Fonte: blastingnews.com

In Italia il destino economico e non solo di molte categorie di lavoratori è legato all’approvazione della Legge di stabilità.

Il comparto sicurezza e il suo famigerato riordino delle carriere è senza dubbio uno dei punti più discussi. Ma anche il futuro della scuola passa attraverso la legge di stabilità. E lo fa su due canali.

Il primo è quello dell’aumento degli organici e il secondo è quello dell’aumento stipendiale.

 

 

 

Scuola.
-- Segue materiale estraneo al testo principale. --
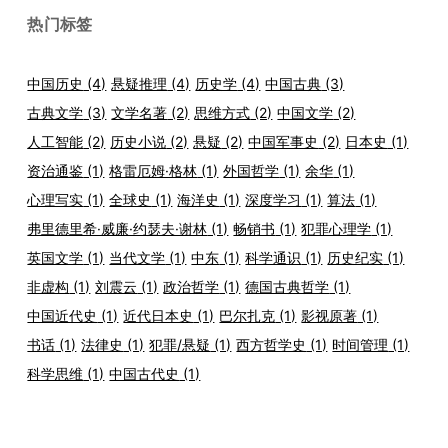
热门标签
中国历史
(4)
悬疑推理
(4)
历史学
(4)
中国古典
(3)
古典文学
(3)
文学名著
(2)
思维方式
(2)
中国文学
(2)
人工智能
(2)
历史小说
(2)
悬疑
(2)
中国军事史
(2)
日本史
(1)
资治通鉴
(1)
格雷厄姆·格林
(1)
外国哲学
(1)
余华
(1)
心理写实
(1)
全球史
(1)
海洋史
(1)
深度学习
(1)
算法
(1)
弗里德里希·威廉·约瑟夫·谢林
(1)
畅销书
(1)
犯罪心理学
(1)
英国文学
(1)
当代文学
(1)
中东
(1)
科学通识
(1)
历史纪实
(1)
非虚构
(1)
刘震云
(1)
政治哲学
(1)
德国古典哲学
(1)
中国近代史
(1)
近代日本史
(1)
巴尔扎克
(1)
影视原著
(1)
书话
(1)
法律史
(1)
犯罪/悬疑
(1)
西方哲学史
(1)
时间管理
(1)
科学思维
(1)
中国古代史
(1)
L’aumento Del Personale

 

 

 

La trasformazione delle 25 mila cattedre, di cui 5 mila di sostegno in organico vero e proprio – ammesso che questi numeri vengano confermati – avrà una copertura da parte delle istituzioni pari a 140 milioni per il 2017 e intorno ai 400 per l’anno successivo.

 

Quando si parla di inserimenti in organico, non si può ignorare la situazione attuale degli inserimenti nelle graduatorie ad esaurimento dei diplomati magistrali e degli abilitati TFA e PAS.

La questione si fa tanto più spinosa perché vige ad oggi l’anarchia più assoluta tra gli uffici scolastici, suddivisi tra chi pone una data di scadenza per le ordinanze cautelari e chi invece rispetta le sentenze e modifica di conseguenza le graduatorie.

In entrambi i casi la confusione regna sovrana. Cosa fa il miur di fronte a tanto caos? Nulla. Semplicemente aspetta. Nella speranza che si concluda.

 

 

 

Scuola, L’aumento Stipendiale

 

 

 

In termini di risorse economiche, il rinnovo contrattuale e quindi l’aumento delle retribuzioni dovrebbe attingere ai quasi 2 miliardi stanziati dal governo per il 2017, che sfiorano i 3 miliardi per il 2018.

Le cifre appena fornite non comprendono solo il comparto scuola, ma l’intero settore del pubblico impiego. Ecco perché si sono forti dubbi sul fatto che saranno sufficienti per gli ambiziosi obiettivi posti dal governo.

 

Questi importi compaiono nell’ultima versione della manovra di stabilità e sono riviste al rialzo rispetto a quelli inseriti nelle prime bozze della legge, dove addirittura il plafond per la scuola non trovava neanche menzione.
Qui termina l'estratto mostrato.